Hi Manuel, thanks for the reply. I thought of adding this when I saw the the way the parameters are specified in example_dual_annealing.py in iracepy.

I agree that it is much easier and error-free for humans to just write the string than using this interface, but I don't intend this interface to be used by end-users directly. It's mostly used by other wrappers that have much better interface and error checking. For example, adding compatiblity with the paradox package and compatiblility for ConfigSpace configurations (which I am currently working on for iracepy). These libraries will have to pass data into irace somehow and I think the best way is through this newly added readParametersData. It is much easier and secure for library authors to use because they don't have to worry about formatting a string and escaping special characters. As such, the function assumes the input is correct as checked by user-facing interfaces and will result in undefined behaviour if the input is invalid.

As I see it, the readParameters function accomplishes two things. First, it parses the string into native data structure for easier manipulation and secondly, it resolves the dependencies and compute properties for irace to use later such as the nbFixed, depends and hierarchy fields in the parameters returned. The readParameterData functoin would only do the second part and let whatever user facing library do the first part.

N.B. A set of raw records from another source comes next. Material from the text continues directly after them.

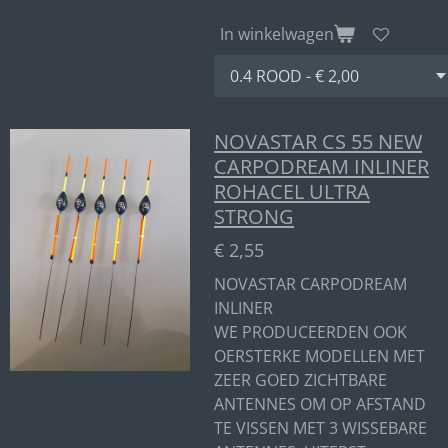
In winkelwagen
NOVASTAR CS 55 NEW
CARPODREAM INLINER
ROHACEL ULTRA
STRONG
€ 2,55
NOVASTAR CARPODREAM
INLINER
WE PRODUCEERDEN OOK
OERSTERKE MODELLEN MET
ZEER GOED ZICHTBARE
ANTENNES OM OP AFSTAND
TE VISSEN MET 3 WISSEBARE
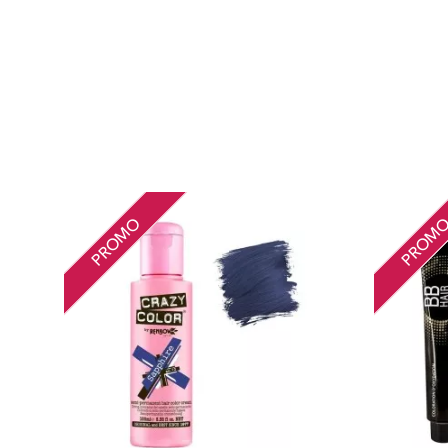
PROMO
PROM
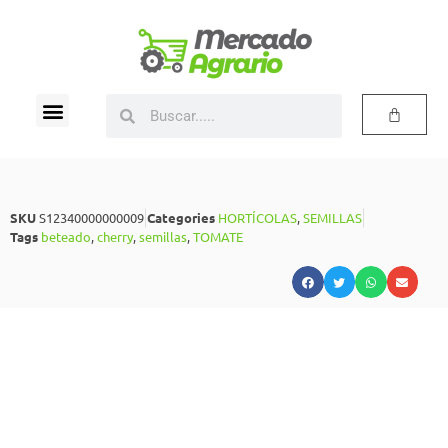
SKU
S12340000000009
Categories
HORTÍCOLAS
,
SEMILLAS
Tags
beteado
,
cherry
,
semillas
,
TOMATE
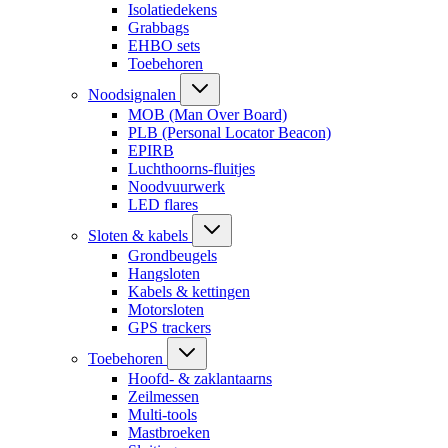
Isolatiedekens
Grabbags
EHBO sets
Toebehoren
Noodsignalen
MOB (Man Over Board)
PLB (Personal Locator Beacon)
EPIRB
Luchthoorns-fluitjes
Noodvuurwerk
LED flares
Sloten & kabels
Grondbeugels
Hangsloten
Kabels & kettingen
Motorsloten
GPS trackers
Toebehoren
Hoofd- & zaklantaarns
Zeilmessen
Multi-tools
Mastbroeken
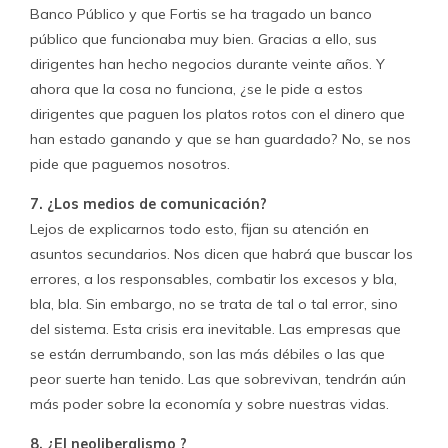
Banco Público y que Fortis se ha tragado un banco
público que funcionaba muy bien. Gracias a ello, sus
dirigentes han hecho negocios durante veinte años. Y
ahora que la cosa no funciona, ¿se le pide a estos
dirigentes que paguen los platos rotos con el dinero que
han estado ganando y que se han guardado? No, se nos
pide que paguemos nosotros.
7. ¿Los medios de comunicación?
Lejos de explicarnos todo esto, fijan su atención en
asuntos secundarios. Nos dicen que habrá que buscar los
errores, a los responsables, combatir los excesos y bla,
bla, bla. Sin embargo, no se trata de tal o tal error, sino
del sistema. Esta crisis era inevitable. Las empresas que
se están derrumbando, son las más débiles o las que
peor suerte han tenido. Las que sobrevivan, tendrán aún
más poder sobre la economía y sobre nuestras vidas.
8. ¿El neoliberalismo ?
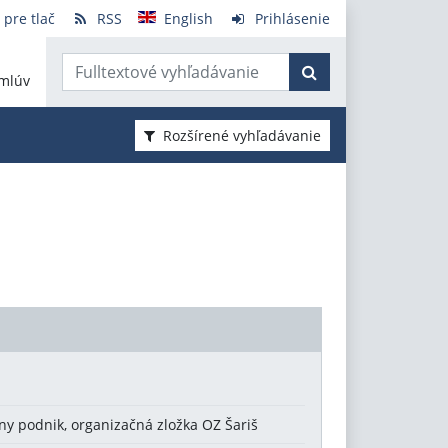
 pre tlač
RSS
English
Prihlásenie
mlúv
Rozšírené vyhľadávanie
tny podnik, organizačná zložka OZ Šariš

One use case I am considering is to load SMAC3 configurations from the surrogate modles in aclib2 for meta-tuning irace. If I don't want to manually translate tens of configurations files manually by hand, I need some way to translate the configuration files automaically. I am considering to load in the parameters file with ConfigSpace and then translate it into the format that readParametersData accepts and then get a parameters object that irace can use natively.

In summary, this interface is designed as an low level interface for other user facing interfaces. One of which is iracepy which I am currently working on.

I hope this helps!

MLopez-Ibanez commented 1 year ago

Hi,

I agree with you completely. My only question is about the interface. If you look at the interfaces of paradox and ConfigSpace, they are very similar to what I have described above, where parameters are defined one by one. This would allow current readParameters to use the same interface to create the parameters object instead of having 2 functions in irace to create parameters that know the low-level details. Having such interface would also make much easier to move to paradox in the future.

Best,

Manuel.

DE0CH commented 1 year ago

I am not sure I understand what you mean. I see that getting the interface right is quite important, but do you mean instead of having list of five lists, each corresponding to a property, I should have a list of structs / objects where each object correspond to one line in the configuraiton? i.e. it is the transpose / zip of the data structure I currently have. To be honest, I prefer having serveral vectors of primitive data types instead of a list of objects. I find it easier to manipulate, uses less memory and is slightly faster. Also, although I haven't looked at how r2py works, but I think it would be way easier to pass through the interface five lists of strings, numbers and expressions than a list of objects.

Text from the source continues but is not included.